Expect to see new versions of macOS and iOS at the very least
Apple has revealed its annual Worldwide Developers Conference (WWDC) will take place at the Moscone Centre in San Francisco on 5 June running through to 9 June .
Traditionally at WWDC Apple reveals the next generations of its main operating systems, macOS, iOS, tvOS, and watchOS.
We can safely expect to see iOS 11 make a debut and macOS 10.13, and it is likely Apple will at least mention next steps for its Apple TV and Apple Watch operating systems.
Developers will be able to take a punt at buying tickets late March, and for people making software for Apple platforms, especially iOS, the conference is one to watch whether in San Francisco or via a live stream. However, tickets can be expected to cost a wallet-emptying $1,599 (£1,278), the amount they have been priced at in previous years.
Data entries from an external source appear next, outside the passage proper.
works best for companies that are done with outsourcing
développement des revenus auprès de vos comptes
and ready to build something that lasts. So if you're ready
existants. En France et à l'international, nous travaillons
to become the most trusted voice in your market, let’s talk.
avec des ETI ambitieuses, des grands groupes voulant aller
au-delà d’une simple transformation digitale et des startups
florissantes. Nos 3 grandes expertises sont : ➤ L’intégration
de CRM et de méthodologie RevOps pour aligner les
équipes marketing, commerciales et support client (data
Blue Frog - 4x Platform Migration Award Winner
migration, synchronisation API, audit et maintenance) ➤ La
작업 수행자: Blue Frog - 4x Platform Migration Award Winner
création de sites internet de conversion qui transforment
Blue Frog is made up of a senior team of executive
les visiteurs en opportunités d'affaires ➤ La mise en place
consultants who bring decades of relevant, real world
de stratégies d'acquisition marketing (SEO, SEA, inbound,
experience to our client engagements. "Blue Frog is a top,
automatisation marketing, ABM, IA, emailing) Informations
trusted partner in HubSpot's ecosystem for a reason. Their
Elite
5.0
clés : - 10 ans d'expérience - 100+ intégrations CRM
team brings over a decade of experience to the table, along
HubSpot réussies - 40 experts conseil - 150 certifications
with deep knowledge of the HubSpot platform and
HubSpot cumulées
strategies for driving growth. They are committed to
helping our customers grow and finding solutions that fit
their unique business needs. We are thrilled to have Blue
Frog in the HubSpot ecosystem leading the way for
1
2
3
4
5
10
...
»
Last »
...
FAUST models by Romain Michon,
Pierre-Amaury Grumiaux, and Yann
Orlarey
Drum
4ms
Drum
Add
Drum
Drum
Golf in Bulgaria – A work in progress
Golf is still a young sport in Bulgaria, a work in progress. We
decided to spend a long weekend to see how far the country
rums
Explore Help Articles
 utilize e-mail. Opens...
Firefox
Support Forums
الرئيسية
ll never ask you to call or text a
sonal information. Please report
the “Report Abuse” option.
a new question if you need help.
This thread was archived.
Demand is usually sky-high for tickets, so Apple is reportedly considering doing a public lottery for tickets to counterbalance such a voracious appetite to hear CEO Tim Cook and friends enthuse about various software features and tweaks Apple has added into its widespread platforms.
While WWDC is a software focussed event, Apple is due to refresh its ultra-slim MacBook line, after it overhauled the MacBook Pro models in 2016 with a major re-design, the addition of a second screen TouchBar and the a hefty price increase.
Whatever Apple does reveal it is taking a highbrow tone in its promotion of the event, seemingly wanting to go beyond the normal confines of technology from a technical perspective.
“Technology alone is not enough. Technology must intersect with the liberal arts and the humanities, to create new ideas and experiences that push society forward,” the Cupertino company said.
“This summer we bring together thousands of brilliant minds representing many diverse perspectives, passions, and talents to help us change the world.”